Rússia enfrenta desafios para manter influência na Ásia Central e ampliar laços com o Sul Global

Relatório de Moscou destaca que pressão ocidental e sanções dificultam planos para liderar bloco econômico rival ao Ocidente

O esforço da Rússia para consolidar sua influência sobre ex-repúblicas soviéticas e fortalecer relações com o Sul Global enfrenta obstáculos significativos, segundo um relatório interno do governo russo vazado recentemente. O documento, apresentado em abril de 2023 em uma sessão estratégica liderada pelo primeiro-ministro Mikhail Mishustin, revela como a guerra na Ucrânia prejudicou os laços de Moscou com alguns de seus aliados mais próximos. Somente agora o conteúdo do material veio à tona, segundo o jornal Financial Times.

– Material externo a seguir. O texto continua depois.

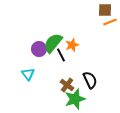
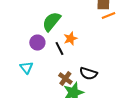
green semicircle: (53, 43) -> (51, 22), moved
black semicircle: (90, 80) -> (88, 74), turned 132

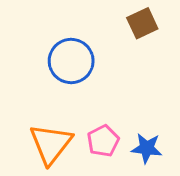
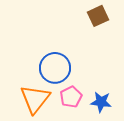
blue circle: (71, 61) -> (55, 68), moved

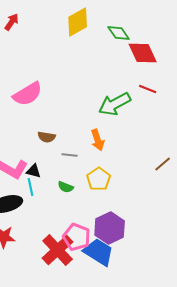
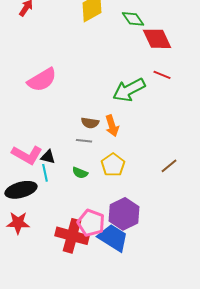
brown semicircle: (47, 137) -> (90, 123), moved
brown line: (163, 164) -> (169, 166), moved
red cross: (58, 250) -> (72, 236), turned -32

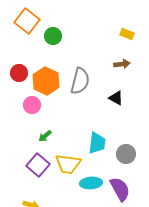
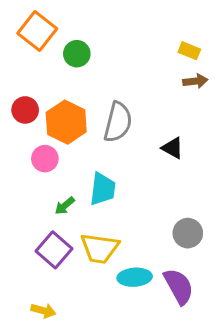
brown arrow: (122, 64) -> (195, 81), moved
cyan trapezoid: (97, 143) -> (103, 189), moved

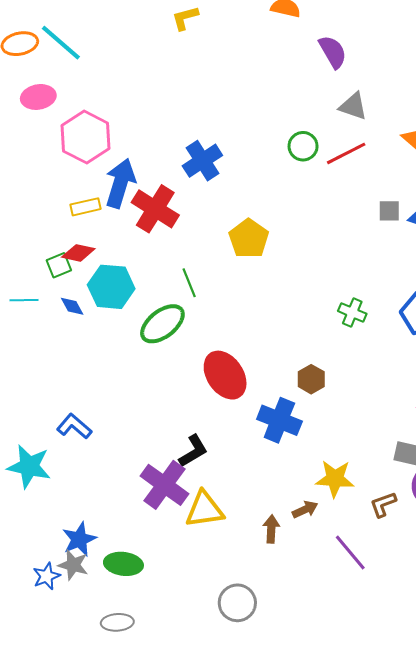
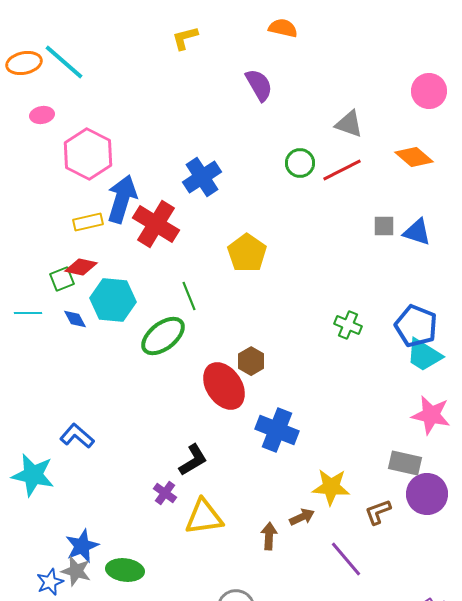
purple semicircle: (333, 52) -> (259, 85), moved
pink ellipse: (38, 97) -> (42, 115), size x0.7
brown hexagon: (311, 379) -> (251, 361), moved
purple cross: (164, 485) -> (165, 493), size x0.5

O relatório admite que as sanções ocidentais e iniciativas econômicas de países do Ocidente conseguiram afastar parceiros comerciais tradicionais da Rússia. O impacto é sentido especialmente em nações da Ásia Central, que têm se beneficiado da situação ao assumir o controle de fluxos de importação e exportação e relocar produções que antes estavam em território russo.

Vladimir Putin, presidente da Rússia (Foto: kremlin.ru/divulgação)

Entre as dificuldades, o documento destaca a “pressão de ameaças” exercida por países ocidentais sobre nações da Ásia Central, oferecendo-lhes acesso a mercados globais e corredores de transporte que evitam Moscou. Esse movimento tem enfraquecido o papel da Rússia como elo estratégico na região.

Mesmo aliados históricos, como Belarus, ilustram o dilema enfrentado. Embora o presidente Alexander Lukashenko tenha declarado em 2024 que “sempre estaremos unidos à Rússia”, o próprio país já buscou diversificar suas parcerias econômicas no passado recente. A relação é citada como o exemplo mais bem-sucedido da influência russa, mas enfrenta desafios decorrentes das sanções e das mudanças nos sistemas de pagamento internacionais.

O relatório também aponta que, apesar do desejo de Moscou de liderar um bloco econômico eurasiático capaz de rivalizar com Estados Unidos, União Europeia (UE) e China, a iniciativa enfrenta “problemas sistêmicos”. Estes incluem riscos relacionados a sanções, divergências em políticas cambiais e limitações impostas pelo controle de capitais estabelecido pelo governo russo para mitigar o impacto das restrições econômicas.

Na Ásia Central, países como o Cazaquistão e o Quirguistão adotaram posturas contrastantes. O primeiro condenou a invasão da Ucrânia, recusou-se a reconhecer os ganhos territoriais russos e demonstrou empenho em cumprir sanções ocidentais. Já o vizinho manteve uma aliança firme com Moscou, tornando-se uma rota importante para a suposta evasão de sanções.

O documento sugere que a Rússia precisará “jogar no longo prazo” para manter esses países em sua esfera de influência, apelando para laços históricos compartilhados e respeitando suas independências. No entanto, reconhece que uma eventual vitória russa na Ucrânia não seria suficiente para encerrar a pressão ocidental.

A análise revela ainda que países da região têm explorado a “vulnerabilidade” da Rússia, buscando se integrar a blocos sem a participação de Moscou, como a Organização dos Estados Túrquicos. O relatório destaca mudanças culturais e educacionais, com o incentivo ao uso do inglês em vez do russo e o alinhamento a padrões ocidentais de ensino, além do envio de elites locais para estudar no Ocidente.

Por fim, o relatório conclui que esses países terão que “decidir sua posição em relação à Rússia”, sem fornecer detalhes sobre o que Moscou planeja fazer para influenciar essa decisão.